The front and back covers
reproduce a number of particularly grisly photographs from the aftermath of a
collision between a bus and a train. The dark humor contained within this
visual play on the periodical’s title is suggestive of the iconoclastic
attitude that informed the editor’s choice of this publishing strategy. This
theme is further expanded in Christian D’Orville’s editorial in the
frontispiece, in which he speculates upon the experimental, and unpredictable
nature of the publishing model that they had set in motion:
My interest in OMNIBUS NEWS shows itself first in my curiosity to discover what
could develop out of the possibility of such a sheet-compilation. The heterogeneous and the accidental,
the important and the unimportant.
Moreover I am interested in knowing whether there is the formation of a
common tone, of generalities and connections, or whether it might be silly to
even ask this...One thing is for sure: the experimental aspect of OMNIBUS NEWS should through the
conscious elimination of conventional values and elimination of thematic
directions, find a place within the opposition to the official art world. (1)
Contributors were asked to
donate 15 DM to help with the binding & postage and for this they would
receive 10 copies of the periodical, and thus they also became the distributors
of the periodical. The editors also hoped to distribute the remaining copies in
a variety of unconventional locations such as the libraries of military
barracks and old people’s homes.
In the editors call for
works D’Orville speculates on the extent to which this democratized publishing
model might encourage others (artists and non-artists), to step up for a ride
on this new periodical omnibus.
Does the unofficial and
non-commercial distribution lead to a manifold reaction and thus to a readiness
to participate, which will make possible a second edition with a similar but
also very new and dynamic tension? It is exactly the expansion to people who up
to this point did not want or could not participate, which awakens my interest. Everybody can be their own editor. No general achievement-expectation thus
should keep the individual from experimenting. The publishers are only the compilers and organizers of OMNIBUS NEWS. (2)
Omnibus News
contains a wide assortment of visual works, literary & theoretical texts,
proposals & documentation, and reproductions of extant works created in a
variety of media. At the end of the periodical is a three page listing of the
contributor’s names and addresses.A survey of the contributor’s list reveals
submissions from eight countries, with an 82% majority from Germany.(3)

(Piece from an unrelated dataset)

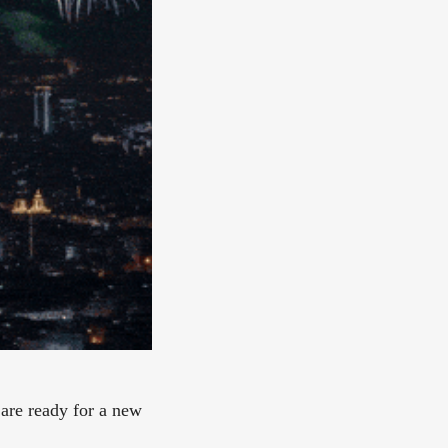
 are ready for a new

For reasons that remain obscure the editor’s would not repeat this publishing
experiment and periodicity itself would be another convention that they discarded.(4) However, Omnibus News remains a landmark publication in establishing a new
genre of periodical publishing that would come to be known as “assembling”

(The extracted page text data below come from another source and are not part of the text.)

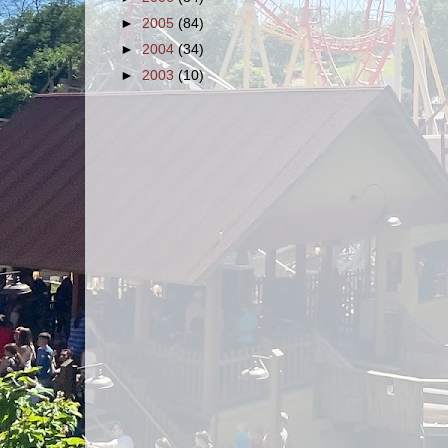
►
2005
(84)
►
2004
(34)
►
2003
(10)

periodicals. Assemblings embrace a radical new editorial model in which the
traditional authority of the editor is overthrown, and s/he now becomes an
‘assembler/compiler’ in an open and uncensored publication process.
Although this type of
editorial model had been used before, it was always within the context of
smaller and intimate friendship networks. Omnibus
News was a significant break in this tradition as it opened itself up to a
much larger international network of potential contributors. The year 1969 also
represents a watershed moment in which assembling periodicals would appear in
other countries, in particular Canada and the United States. Indeed, the name
“assembling” comes from a well-known American example appropriately titled Assembling that published 12 issues
between 1970-1986. (5)
Omnibus News remains an historical pioneer in establishing this democratized model as
an alternative to traditional periodical formats and assemblings continue to be
published up to the present day.
Stephen
Perkins, 2008
Footnotes
1. Christian
D’Orville, “Marginal Comments,” in: Omnibus
News,
1 (1969): np.
Translation Curt Germundson.
2. Ibid.,
np.
3. Foreign
submissions came from: Austria, Denmark, France,
Netherlands, Poland,
Switzerland and the USA.
4. Geza
Perneczky recently discovered that there was a later second version of Omnibus News, edited by Peter &
Susanne Schwenk in Martenbeth, Germany, 1980, in: Perneczky, Geza. Assembling
Magazines: 1969-2000. Budapest: Arnyekkotok Foundation, 2007, p. 157
5. For
an interview with Richard Kostelanetz, one of the editors of Assembling, see: Perkins, Stephen (ed). Assembling Magazines: International Networking
Collaborations, (exhibition catalogue). Iowa City: Plagiarist Press, 1996, p. 12-14.